After the past year, we’re all hungry for change. But some of us are more hungry than others — and these people face insecurities most of us don’t have to think about on a daily basis. At least for right now.
Unemployment, underemployment or simply facing critical shortages at the grocery story have been harsh lessons that many of us in the High Country have had to learn during the pandemic. Buying food versus buying medicines versus buying gasoline versus buying electricity versus buying shelter — and so on — have been choices thrust upon us as the result of a global pandemic. Through no fault of our own.
But some of our neighbors, friends and relatives are still undergoing these lessons — through no fault of their own. Yes, the world is opening back up, and we can even roam about maskless in increasingly situations, but the world is not the same for everyone.

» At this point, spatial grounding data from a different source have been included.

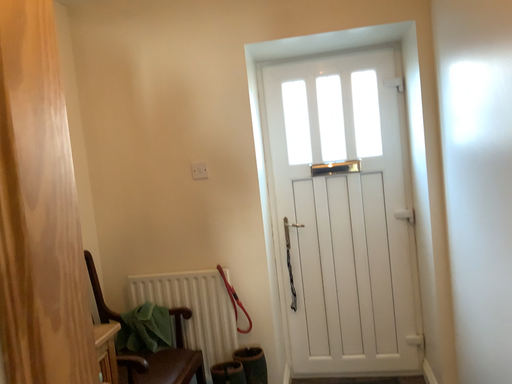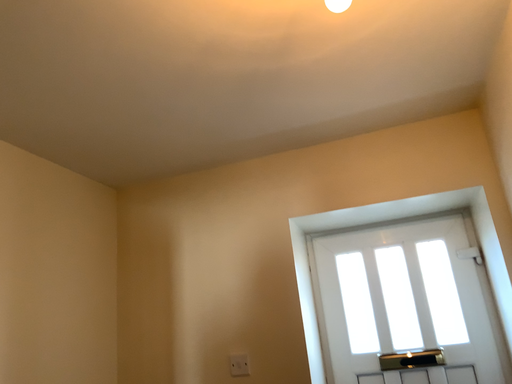 Question: Which way did the camera rotate in the video?

Choices:
 (A) rotated right
 (B) rotated left

Answer: (B) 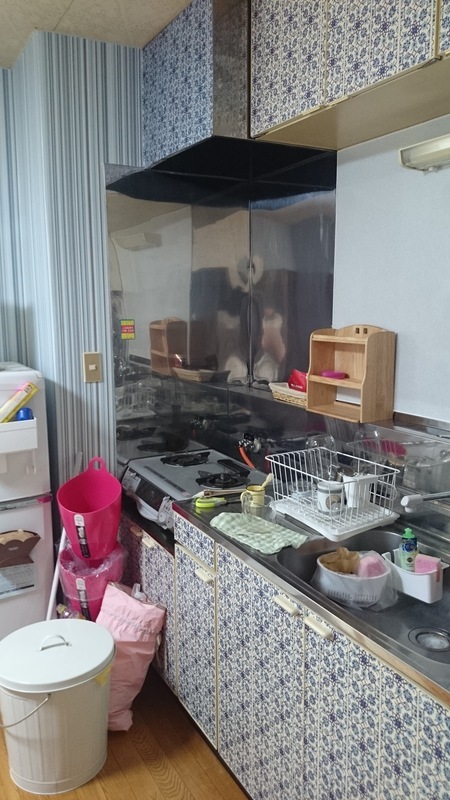 Identify the location of floor in front of cabinets. (163, 756). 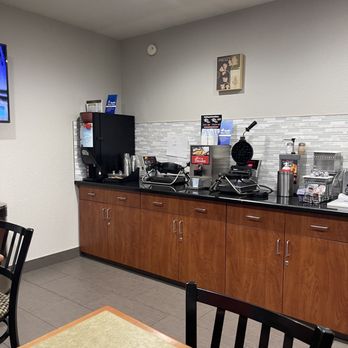 Locate an element on the screen. The image size is (348, 348). cabinet drawers is located at coordinates (99, 195), (153, 200). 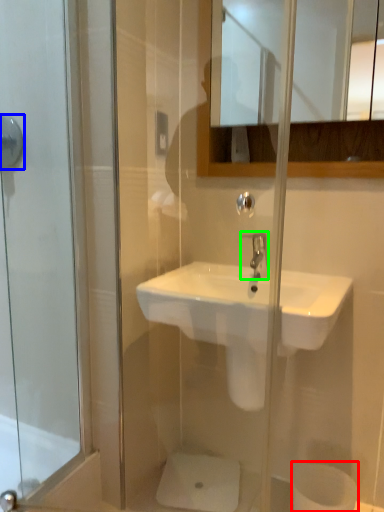 Question: Which object is the closest to the toilet paper (highlighted by a red box)? Choose among these: shower (highlighted by a blue box) or tap (highlighted by a green box).

Choices:
 (A) shower
 (B) tap

Answer: (B) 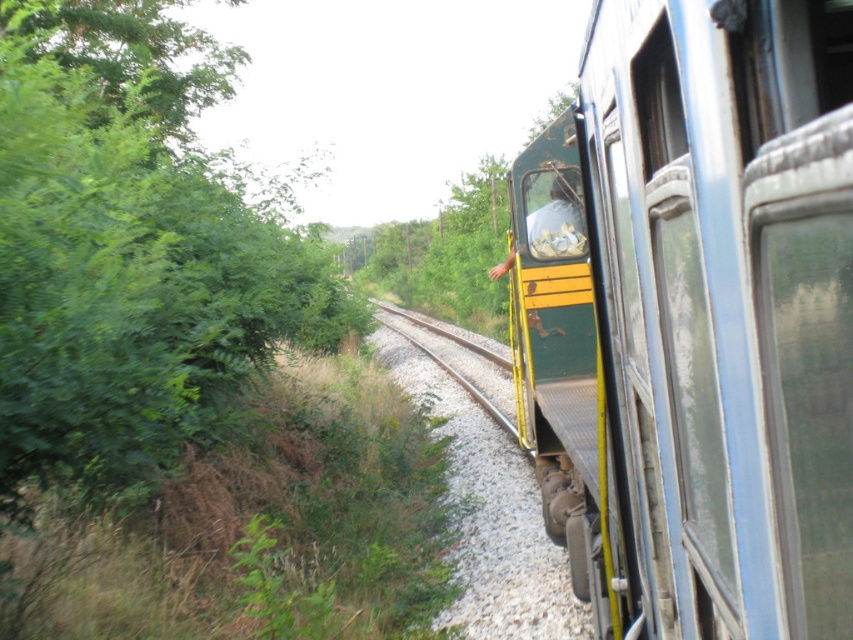 Question: Which point is closer to the camera?

Choices:
 (A) (575, 202)
 (B) (48, 481)
 (C) (724, 157)

Answer: (C)

Question: Is green leafy tree at left thinner than yellow metal track at center?

Choices:
 (A) yes
 (B) no

Answer: (B)

Question: Which of the following is the closest to the observer?

Choices:
 (A) (538, 228)
 (B) (514, 428)
 (C) (9, 378)
 (D) (640, 136)

Answer: (D)

Question: Is green matte train at center closer to the viewer compared to clear glass window at center?

Choices:
 (A) yes
 (B) no

Answer: (A)

Question: Is clear glass window at center below yellow metal track at center?

Choices:
 (A) no
 (B) yes

Answer: (A)

Question: Among these objects, which one is farthest from the camera?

Second Harvest Food Bank of Northwest NC has recently organized the public phase of its $10 million Hunger for Change Capital Campaign. Yes, 10 million dollars … the need is that great — and has been for the nearly 40 years the nonprofit has been in existence.
Other local and regional nonprofit agencies — Hospitality House and Hunger & Health Coalition are but two that quickly come to mind — are voicing similar needs, as are local churches and other charities.
The heart of the High Country has always been in doing what we individually can to help one another in a time of need. That time is still upon us. Find the local effort that makes most sense to you and give what you can.